Content Note: Spoilers for the book and first season of Game of Thrones.
The first book of a Song of Ice and Fire, the series that has been adopted into Game of Thrones on HBO, follows virtuous Ned Stark to the capital of a tenuous confederacy of Medieval kingdoms. It is a generation after a Civil War where Stark himself helped to put the current king on the throne. Though his friend was an excellent warrior and general—and we learn their cause was against a king who was cruel by even the brutal standard of Martin’s Westeros—he is a terrible ruler. He would rather whore, drink, and hunt than “count coppers” and see to the justice of the land. By contrast, Ned Stark is virtuous, judicious, and concerned with ensuring the safety and security of his people.
It is a nod to the dynamic that emerges in J.R.R. Tolkien’s Return of the King. In it, Aragorn, the distant descendant of the last king of Gondor, at last returns to his ancestral home with the intent of taking the throne. He finds the descendants of the Stewards, who have been on the throne for 3000 years, unwilling to let go. Aragorn’s personal virtue and noble blood (yes, there is some racism involved) allow him to retake the thrown when the corruption of the Stewards is laid bare. Whatever you think of it as an allegory, it has little resemblance to our own history.
Another character in the book Game of Thrones who grapples with these ideas of honor is Sansa. The show is criticized for its sexism, but Martin built a sexist world and then showed us the thoughts of women navigating it*. Sansa is thrown into the capital with her father and must reconcile her education about chivalry, the right way for a man of status to act, with the actions of the men she is surrounded by. She wants Joffery to be her kind and gentle protector, but his budding sadism manifests in tormenting her. She witnesses one knight murder another with an underhanded trick. Her father’s friend, the King, is transparently lecherous and lazy. Again and again she sees the men she was taught to idolize break their chivalrous oaths.
Chivalry was the human rights of the middle ages—the latter is indeed a descendant of the former. There are critical differences, particularly in how common people were treated. The expectation was that the nobility would act, well, nobly to protect them. But they had an enormous amount of power and protection that meant if those ideals were not met, there was little recourse. except war between nobles and the king. (And this happened! The way Italian principalities turned on Caterina Sforza for murdering children is instructive.) If it was not expedient, horrors could unfold. But this is not so different than our own time, where some human rights violations are dealt with swiftly and other breaches are tolerated, albeit with condemnations.

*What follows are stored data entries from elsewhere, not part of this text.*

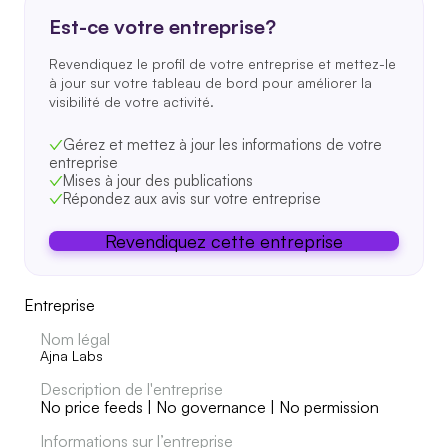
Est-ce votre entreprise?
Revendiquez le profil de votre entreprise et mettez-le
à jour sur votre tableau de bord pour améliorer la
visibilité de votre activité.
Gérez et mettez à jour les informations de votre
entreprise
Mises à jour des publications
Répondez aux avis sur votre entreprise
Revendiquez cette entreprise
Entreprise
Nom légal
Ajna Labs
Description de l'entreprise
No price feeds | No governance | No permission
Informations sur l’entreprise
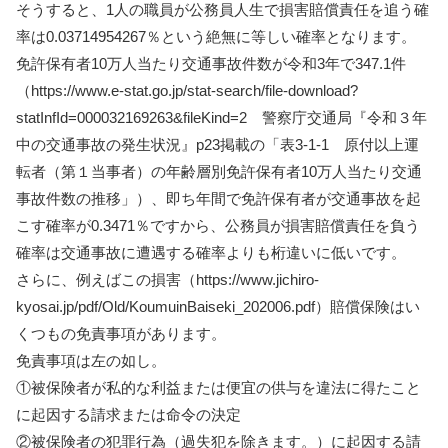
そうすると、1人の職員が公務員人生で損害賠償責任を追う確
率は0.03714954267％という絶無に等しい確率となります。
免許保有者10万人当たり交通事故件数が令和3年で347.1件
（https://www.e-stat.go.jp/stat-search/file-download?
statInfId=000032169263&fileKind=2 警察庁交通局『令和３年
中の交通事故の発生状況』p23掲載の「表3-1-1 原付以上運
転者（第１当事者）の年齢層別免許保有者10万人当たり交通
事故件数の推移」）、即ち年間で免許保有者が交通事故を起
こす確率が0.3471％ですから、公務員が損害賠償責任を負う
確率は交通事故に遭遇する確率よりも桁違いに低いです。
さらに、例えばこの損害（https://www.jichiro-
kyosai.jp/pdf/Old/KoumuinBaiseki_202006.pdf）賠償保険はい
くつもの免責事項があります。
免責事項は左の如し。
①被保険者が私的な利益または便宜の供与を違法に得たこと
に起因する請求または命令の決定
②被保険者の犯罪行為（過失犯を除きます。）に起因する請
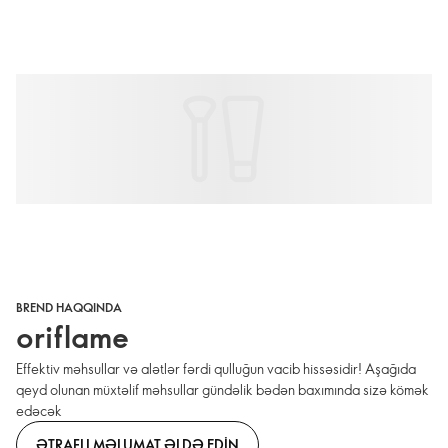
BREND HAQQINDA
oriflame
Effektiv məhsullar və alətlər fərdi qulluğun vacib hissəsidir! Aşağıda
qeyd olunan müxtəlif məhsullar gündəlik bədən baxımında sizə kömək
edəcək
ƏTRAFLI MƏLUMAT ƏLDƏ EDIN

As Martin moves towards the final act of Game of Thrones, he has a potent cocktail of themes. He has set up both a formidable cast of villains and the expectation that Ned Stark’s virtue can overcome them a la Tolkien. His daughter is trying to find a way to cling to her beliefs about the men in the capital. The king dies in an “accident” orchestrated by his wife. Ned Stark accurately accuses the queen of treason and is imprisoned for his efforts. To save his family, he confesses to the crime and agrees to go into exile.

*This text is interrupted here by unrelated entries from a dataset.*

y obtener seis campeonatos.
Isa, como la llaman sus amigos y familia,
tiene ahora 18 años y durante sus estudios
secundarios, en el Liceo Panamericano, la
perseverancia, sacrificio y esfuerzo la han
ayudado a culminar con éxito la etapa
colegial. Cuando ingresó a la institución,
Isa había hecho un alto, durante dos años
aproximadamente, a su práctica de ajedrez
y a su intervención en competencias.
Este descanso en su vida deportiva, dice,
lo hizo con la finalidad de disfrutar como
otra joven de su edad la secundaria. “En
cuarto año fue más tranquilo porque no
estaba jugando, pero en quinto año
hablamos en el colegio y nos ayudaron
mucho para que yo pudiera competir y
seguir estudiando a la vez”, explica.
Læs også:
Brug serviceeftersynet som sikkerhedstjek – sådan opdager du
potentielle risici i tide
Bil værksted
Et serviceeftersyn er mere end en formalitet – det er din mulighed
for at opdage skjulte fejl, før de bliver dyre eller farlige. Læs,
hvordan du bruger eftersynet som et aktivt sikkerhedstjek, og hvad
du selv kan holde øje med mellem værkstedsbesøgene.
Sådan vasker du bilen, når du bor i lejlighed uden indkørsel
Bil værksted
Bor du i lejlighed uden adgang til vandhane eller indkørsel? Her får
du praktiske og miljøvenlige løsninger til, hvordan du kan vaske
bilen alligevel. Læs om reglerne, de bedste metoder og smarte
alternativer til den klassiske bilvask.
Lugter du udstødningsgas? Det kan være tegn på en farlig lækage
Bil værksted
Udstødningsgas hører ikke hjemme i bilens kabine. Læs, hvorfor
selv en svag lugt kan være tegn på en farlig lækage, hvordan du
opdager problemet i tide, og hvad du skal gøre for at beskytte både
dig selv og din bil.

And then King Joffery has him executed because he could.
Martin is in conversation with both Tolkien and human rights here. He is saying that ultimately, he (or she!) with the power decides what rights are. At the dawn of the 21st century, we are not used to thinking of human rights as a construct, something that exists simply because the powerful allow them to. But for years, a show essentially premised on that conceit (albeit, through chivalry) has captivated American audiences. Likewise, he is saying virtue is a frail and fickle answer to the vilest whims of the powerful; Aragorn would have been beheaded and the Stewards would have consolidated power.

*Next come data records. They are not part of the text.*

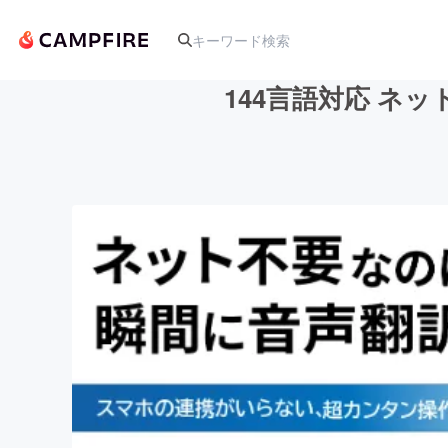
144言語対応 ネ
人気のプロジェクト
アート・写真
テクノロジー・ガジェット
映像・映画
ビジネス・起業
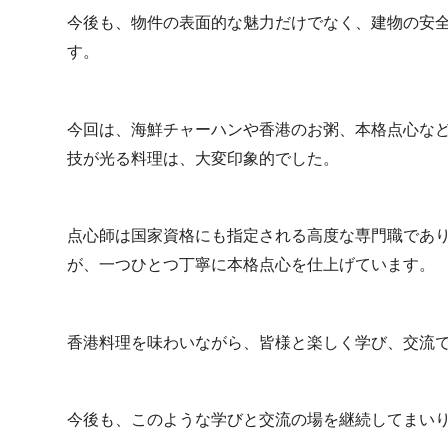
今後も、物件の表面的な魅力だけでなく、建物の安
す。
今回は、海鮮チャーハンや香港のお粥、本格点心な
技が光る料理は、大変印象的でした。
点心師は国家資格にも指定される高度な専門職であ
が、一つひとつ丁寧に本格点心を仕上げています。
香港料理を味わいながら、皆様と楽しく学び、交流
今後も、このような学びと交流の場を継続してまい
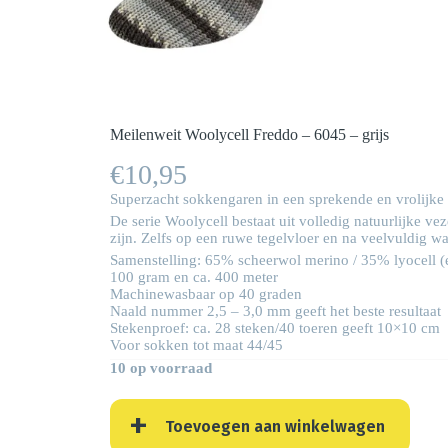
Meilenweit Woolycell Freddo – 6045 – grijs
€
10,95
Superzacht sokkengaren in een sprekende en vrolijke pr
De serie Woolycell bestaat uit volledig natuurlijke ve
zijn. Zelfs op een ruwe tegelvloer en na veelvuldig w
Samenstelling: 65% scheerwol merino / 35% lyocell (
100 gram en ca. 400 meter
Machinewasbaar op 40 graden
Naald nummer 2,5 – 3,0 mm geeft het beste resultaat
Stekenproef: ca. 28 steken/40 toeren geeft 10×10 cm
Voor sokken tot maat 44/45
10 op voorraad
Toevoegen aan winkelwagen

Importantly, we are Sansa Stark. We believe in Human Rights with all the intensity Sansa believed in the chivalry of her world. Sansa is often criticized for being naive and willfully ignorant at the start of the series, but for me she hit close to home. I buy into the ideals of Human Rights, though I’ve soured to any idea they are literally real. Like Sansa, I’ve seen them ignored too many times for reasons that were too self-serving to believe that we have those rights in any intrinsic way. I’ve had to come to terms with the fact that the man I idolize did not always rise to the full heights of those ideals. Sansa feels essential to me because she shows me something about myself I do not like.
So, as you watch the new season of Game of Thrones, keep in mind Martin’s point: Human Rights exist only as long as we are willing to defend the lie.
*I will leave it to other commentators to discuss Martin’s obligation to build a world that transcends sexism, but I find his exploration within those constraints to be at least adequate. Lady Stark, Circe Lannister, and Brienne of Tarth are also perspective characters in the book and each shows a different facet of living with the sexism of the world.